(RECORDS TO USE)

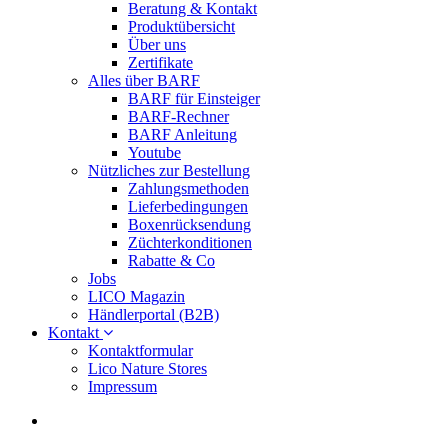
Beratung & Kontakt
Produktübersicht
Über uns
Zertifikate
Alles über BARF
BARF für Einsteiger
BARF-Rechner
BARF Anleitung
Youtube
Nützliches zur Bestellung
Zahlungsmethoden
Lieferbedingungen
Boxenrücksendung
Züchterkonditionen
Rabatte & Co
Jobs
LICO Magazin
Händlerportal (B2B)
Kontakt
Kontaktformular
Lico Nature Stores
Impressum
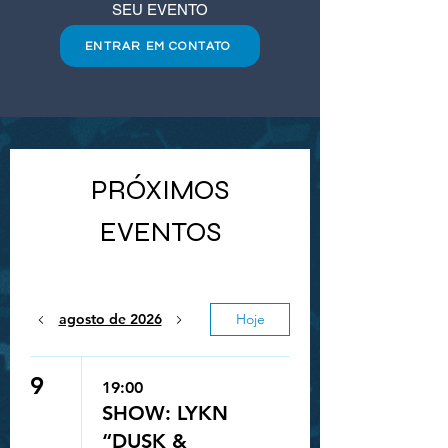
SEU EVENTO
ENTRAR EM CONTATO
PRÓXIMOS
EVENTOS
agosto de 2026
Hoje
9
19:00
SHOW: LYKN
“DUSK &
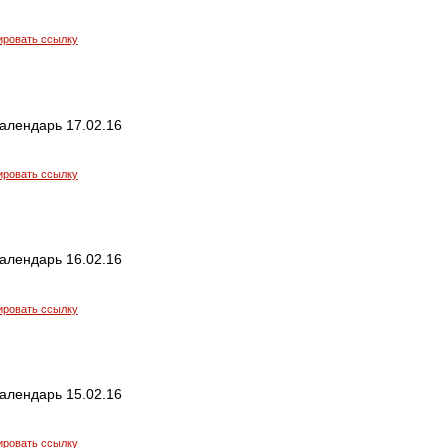
ировать ссылку
алендарь 17.02.16
ировать ссылку
алендарь 16.02.16
ировать ссылку
алендарь 15.02.16
ировать ссылку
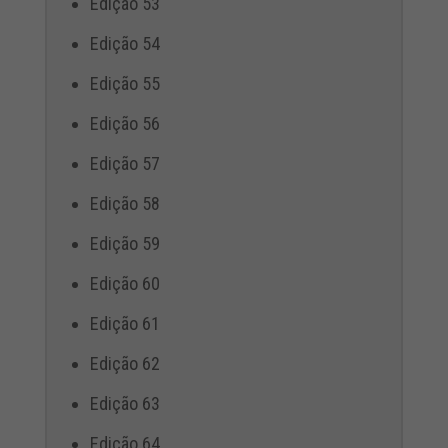
Edição 53
Edição 54
Edição 55
Edição 56
Edição 57
Edição 58
Edição 59
Edição 60
Edição 61
Edição 62
Edição 63
Edição 64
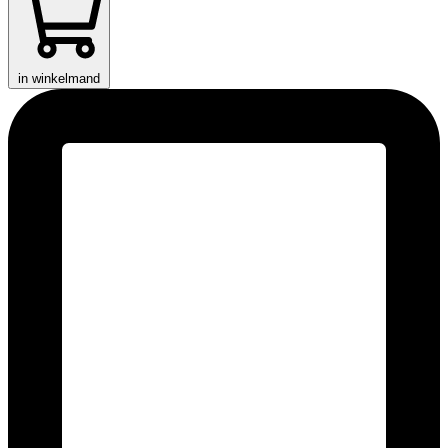
in winkelmand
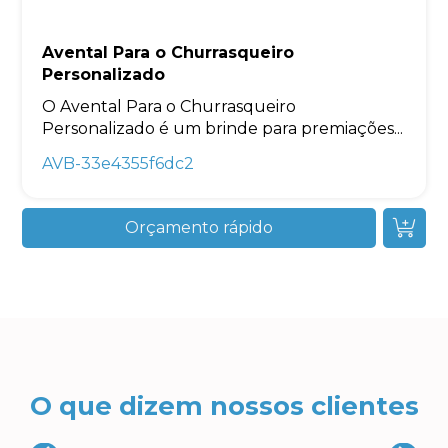
Avental Para o Churrasqueiro
Personalizado
O Avental Para o Churrasqueiro
Personalizado é um brinde para premiações...
AVB-33e4355f6dc2
Orçamento rápido
O que dizem nossos clientes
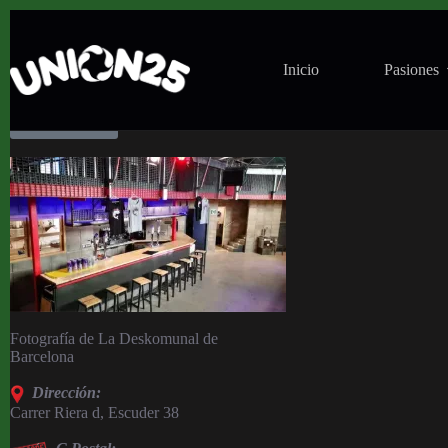
Salas
Inicio
Pasiones
Ver Mapa
Fotografía de La Deskomunal de
Barcelona
Dirección:
Carrer Riera d, Escuder 38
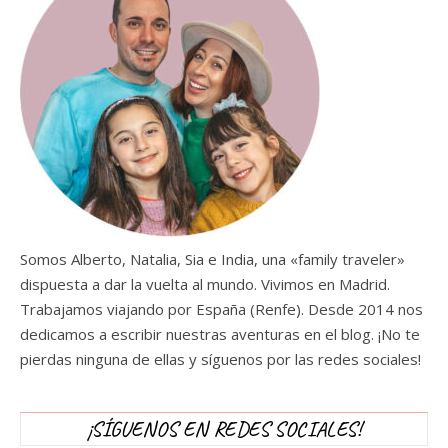
Somos Alberto, Natalia, Sia e India, una «family traveler»
dispuesta a dar la vuelta al mundo. Vivimos en Madrid.
Trabajamos viajando por España (Renfe). Desde 2014 nos
dedicamos a escribir nuestras aventuras en el blog. ¡No te
pierdas ninguna de ellas y síguenos por las redes sociales!
¡SÍGUENOS EN REDES SOCIALES!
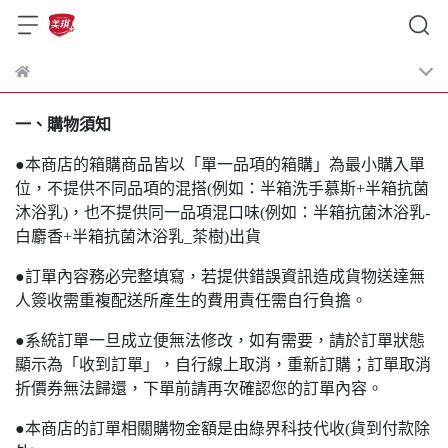
一、購物須知
●本商店的箱購商品皆以「單一品項的箱購」為最小購入單
位，不提供不同品項的混搭(例如：半箱洗手慕斯+半箱抗菌
沐浴乳)，也不提供同一品項混口味(例如：半箱抗菌沐浴乳-
白麝香+半箱抗菌沐浴乳_茶樹)出貨
●訂單內容務必完整填寫，若提供錯誤資訊造成貨物送達無
人簽收需重複配送所產生的費用責任需自行負擔。
●系統訂單一旦成立便無法修改，如有需要，請於訂單狀態
顯示為「收到訂單」，自行線上取消，重新訂購；訂單取消
折價券無法歸還，下單前請再次確認您的訂單內容。
●本商店的訂單相關購物金額是由綠界科技代收(貨到付款除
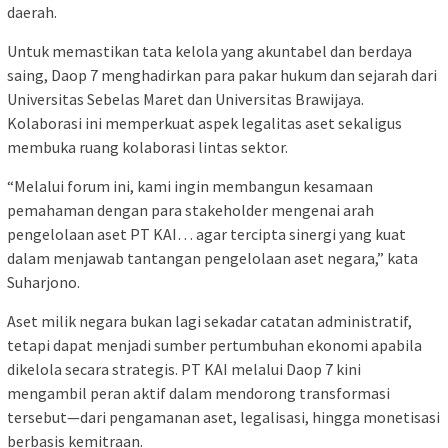
daerah.
Untuk memastikan tata kelola yang akuntabel dan berdaya
saing, Daop 7 menghadirkan para pakar hukum dan sejarah dari
Universitas Sebelas Maret dan Universitas Brawijaya.
Kolaborasi ini memperkuat aspek legalitas aset sekaligus
membuka ruang kolaborasi lintas sektor.
“Melalui forum ini, kami ingin membangun kesamaan
pemahaman dengan para stakeholder mengenai arah
pengelolaan aset PT KAI… agar tercipta sinergi yang kuat
dalam menjawab tantangan pengelolaan aset negara,” kata
Suharjono.
Aset milik negara bukan lagi sekadar catatan administratif,
tetapi dapat menjadi sumber pertumbuhan ekonomi apabila
dikelola secara strategis. PT KAI melalui Daop 7 kini
mengambil peran aktif dalam mendorong transformasi
tersebut—dari pengamanan aset, legalisasi, hingga monetisasi
berbasis kemitraan.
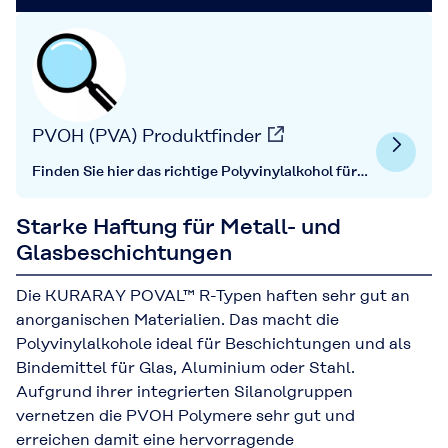
PVOH (PVA) Produktfinder
Finden Sie hier das richtige Polyvinylalkohol für
Ihre Anwendung.
Starke Haftung für Metall- und
Glasbeschichtungen
Die KURARAY POVAL™ R-Typen haften sehr gut an
anorganischen Materialien. Das macht die
Polyvinylalkohole ideal für Beschichtungen und als
Bindemittel für Glas, Aluminium oder Stahl.
Aufgrund ihrer integrierten Silanolgruppen
vernetzen die PVOH Polymere sehr gut und
erreichen damit eine hervorragende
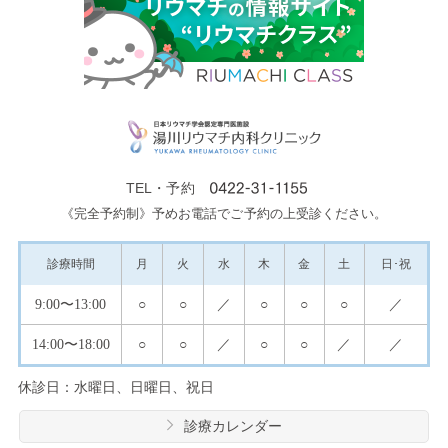
TEL・予約
《完全予約制》予めお電話でご予約の上受診ください。
診療
時間
月
火
水
木
金
土
日･祝
9:00
〜13:00
○
○
／
○
○
○
／
14:00
〜18:00
○
○
／
○
○
／
／
休診日：水曜日、日曜日、祝日
診療カレンダー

(End RECORDS TO USE)

_PROBLEM DETAILS_
Using the material above, copy every line in which the string "Churrasqueiro" occurs.

_SOLUTION TO THE PROBLEM_
Avental Para o Churrasqueiro
O Avental Para o Churrasqueiro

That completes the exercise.